Data from: Machine learning-based discovery of molecular descriptors that control polymer gas permeation
Data files
Feb 29, 2024 version files 1.16 MB
-
Perm_Data_refs-1.csv
-
Perm_Data-1.csv
-
README.md
Abstract
While machine learning has found increasing use in predicting the properties of polymeric materials with only a knowledge of chain architecture, determining the molecular factors underpinning properties ("interpretable AI") has remained less well explored. We show that encoding chain chemistry in commonly employed formats, e.g., binary-valued fingerprints, leads to uniqueness issues during the hashing process to save storage space. This is because the hashing algorithm can map several chemical moieties into the same bit. These issues carry over into the ML algorithms, especially for “inverse” design and interpretable AI, and cannot be avoided by changing the length of the fingerprint. Using MACCS key featurizations of monomer repeats resolves some of these issues, and we show that a few substructures consistently appear in top features for maximizing permeability across several gases and ML models. These are carbon-carbon double bonds (as in polyacetylenes) especially when they are associated with methyl groups (found in branching architectures). These results, derived from the limited data set of ~500 polymers with experimental gas permeation data, are in agreement with physical insight and thus provide a robust foundation which could further enable study of these material classes through detailed experiments and simulations.
README: Machine learning-based discovery of molecular descriptors that control polymer gas permeation
https://doi.org/10.5061/dryad.5x69p8dbm
Description of the data and file structure
Machine learning-based discovery of molecular descriptors that control polymer gas permeation
Dataset, Shastry et al. Journal of Membrane Science (2024)

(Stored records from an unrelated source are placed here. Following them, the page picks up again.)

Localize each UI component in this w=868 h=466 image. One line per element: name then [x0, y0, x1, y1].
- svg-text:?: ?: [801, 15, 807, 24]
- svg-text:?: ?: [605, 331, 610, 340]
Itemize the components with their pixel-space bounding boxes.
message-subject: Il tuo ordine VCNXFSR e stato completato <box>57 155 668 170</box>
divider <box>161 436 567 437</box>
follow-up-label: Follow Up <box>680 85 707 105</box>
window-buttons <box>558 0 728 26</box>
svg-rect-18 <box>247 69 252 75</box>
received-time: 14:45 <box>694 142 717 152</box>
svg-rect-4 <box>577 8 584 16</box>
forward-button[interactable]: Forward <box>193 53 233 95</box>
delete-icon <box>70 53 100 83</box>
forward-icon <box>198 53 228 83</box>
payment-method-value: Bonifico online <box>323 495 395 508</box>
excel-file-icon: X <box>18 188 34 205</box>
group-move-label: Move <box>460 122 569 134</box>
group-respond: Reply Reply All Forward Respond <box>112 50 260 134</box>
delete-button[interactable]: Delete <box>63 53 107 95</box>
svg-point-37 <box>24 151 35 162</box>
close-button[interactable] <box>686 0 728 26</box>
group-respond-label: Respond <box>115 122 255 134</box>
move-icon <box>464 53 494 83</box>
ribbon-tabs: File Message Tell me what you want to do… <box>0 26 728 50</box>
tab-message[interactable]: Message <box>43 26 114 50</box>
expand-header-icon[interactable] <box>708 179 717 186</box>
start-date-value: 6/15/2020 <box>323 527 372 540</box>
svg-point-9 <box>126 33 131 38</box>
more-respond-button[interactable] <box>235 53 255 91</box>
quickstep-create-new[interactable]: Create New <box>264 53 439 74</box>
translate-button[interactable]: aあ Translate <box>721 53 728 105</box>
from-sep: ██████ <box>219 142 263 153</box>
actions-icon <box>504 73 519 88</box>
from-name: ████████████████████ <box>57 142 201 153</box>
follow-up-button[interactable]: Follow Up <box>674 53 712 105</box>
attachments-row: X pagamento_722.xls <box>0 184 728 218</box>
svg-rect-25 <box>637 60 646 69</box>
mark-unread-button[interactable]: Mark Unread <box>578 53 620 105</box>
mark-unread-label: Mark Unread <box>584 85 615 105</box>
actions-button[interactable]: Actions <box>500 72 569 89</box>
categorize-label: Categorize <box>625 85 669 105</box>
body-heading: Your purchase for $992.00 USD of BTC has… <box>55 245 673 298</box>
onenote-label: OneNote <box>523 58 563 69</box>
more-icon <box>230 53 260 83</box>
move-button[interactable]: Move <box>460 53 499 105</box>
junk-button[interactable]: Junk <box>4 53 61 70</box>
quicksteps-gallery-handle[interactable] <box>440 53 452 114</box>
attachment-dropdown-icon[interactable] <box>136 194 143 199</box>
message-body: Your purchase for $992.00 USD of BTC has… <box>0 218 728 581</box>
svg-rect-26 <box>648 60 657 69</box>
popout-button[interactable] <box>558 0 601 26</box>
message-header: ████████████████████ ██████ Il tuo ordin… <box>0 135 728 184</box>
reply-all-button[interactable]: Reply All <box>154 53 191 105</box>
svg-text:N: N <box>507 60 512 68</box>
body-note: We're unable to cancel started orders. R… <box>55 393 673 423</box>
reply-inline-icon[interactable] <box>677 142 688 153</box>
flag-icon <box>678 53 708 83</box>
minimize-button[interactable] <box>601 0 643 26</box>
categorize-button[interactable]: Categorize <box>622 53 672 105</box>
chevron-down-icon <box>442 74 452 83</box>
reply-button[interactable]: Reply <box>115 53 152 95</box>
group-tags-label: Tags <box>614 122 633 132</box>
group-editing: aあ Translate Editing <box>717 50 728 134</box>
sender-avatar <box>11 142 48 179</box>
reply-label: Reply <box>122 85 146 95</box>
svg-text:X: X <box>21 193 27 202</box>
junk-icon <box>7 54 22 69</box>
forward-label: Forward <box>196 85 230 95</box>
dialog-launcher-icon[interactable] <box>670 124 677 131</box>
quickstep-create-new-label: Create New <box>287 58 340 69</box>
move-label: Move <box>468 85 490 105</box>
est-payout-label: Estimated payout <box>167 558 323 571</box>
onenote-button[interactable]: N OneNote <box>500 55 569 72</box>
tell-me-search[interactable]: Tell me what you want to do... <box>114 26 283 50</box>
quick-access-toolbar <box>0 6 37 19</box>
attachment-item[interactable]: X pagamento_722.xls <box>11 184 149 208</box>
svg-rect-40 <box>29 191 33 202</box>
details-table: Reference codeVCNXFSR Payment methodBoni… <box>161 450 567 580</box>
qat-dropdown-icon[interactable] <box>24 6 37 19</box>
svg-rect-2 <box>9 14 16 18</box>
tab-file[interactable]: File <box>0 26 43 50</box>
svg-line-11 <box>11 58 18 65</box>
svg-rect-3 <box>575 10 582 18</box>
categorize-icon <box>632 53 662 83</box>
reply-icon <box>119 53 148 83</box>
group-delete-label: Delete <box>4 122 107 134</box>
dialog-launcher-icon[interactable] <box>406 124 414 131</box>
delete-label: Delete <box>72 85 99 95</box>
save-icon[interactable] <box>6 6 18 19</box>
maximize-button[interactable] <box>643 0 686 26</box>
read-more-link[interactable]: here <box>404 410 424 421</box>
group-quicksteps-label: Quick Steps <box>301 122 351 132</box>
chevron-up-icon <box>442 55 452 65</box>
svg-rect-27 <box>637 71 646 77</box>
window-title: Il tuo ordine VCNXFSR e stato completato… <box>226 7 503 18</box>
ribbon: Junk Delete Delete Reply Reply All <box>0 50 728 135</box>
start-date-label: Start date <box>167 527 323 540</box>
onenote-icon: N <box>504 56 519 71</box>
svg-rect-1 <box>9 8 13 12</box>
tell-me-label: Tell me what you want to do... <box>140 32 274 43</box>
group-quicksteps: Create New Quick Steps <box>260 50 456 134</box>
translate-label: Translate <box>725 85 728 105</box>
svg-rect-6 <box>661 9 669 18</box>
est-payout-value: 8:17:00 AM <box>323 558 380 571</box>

The dataset within Perm_Data.csv contains pure gas permeability values for the polymer membranes used to train machine learning models in the paper. Perm_Data_refs.csv contains citation information for any publications used in the analysis, with specific lines left blank due to removal of redundant data without offsetting the indexing within the main database file.
Columns 1 and 2 contain the polymer name and Simplified Molecular Input Line Entry System (SMILES) strings. Columns 3-8 contain permeability values corresponding to each of the 6 gases under study. Columns 9 and 10 contain experimental temperature and pressure values, if available in the literature. Column 11 contains the index of the literature reference corresponding to the entry of Perm_Data_refs.csv from which the data were sourced.
Blank lines are used to separate families of polymers, and blank cells within a row indicate that data for a specific polymer mentioned in a publication was not available in the right form to easily yield SMILES strings. These cells are intentionally left blank so as to not introduce text which may interfere with any filtering scripts.
Sharing/Access information
Data was derived from the following sources:
Papers whose citations are provided in the references.csv file.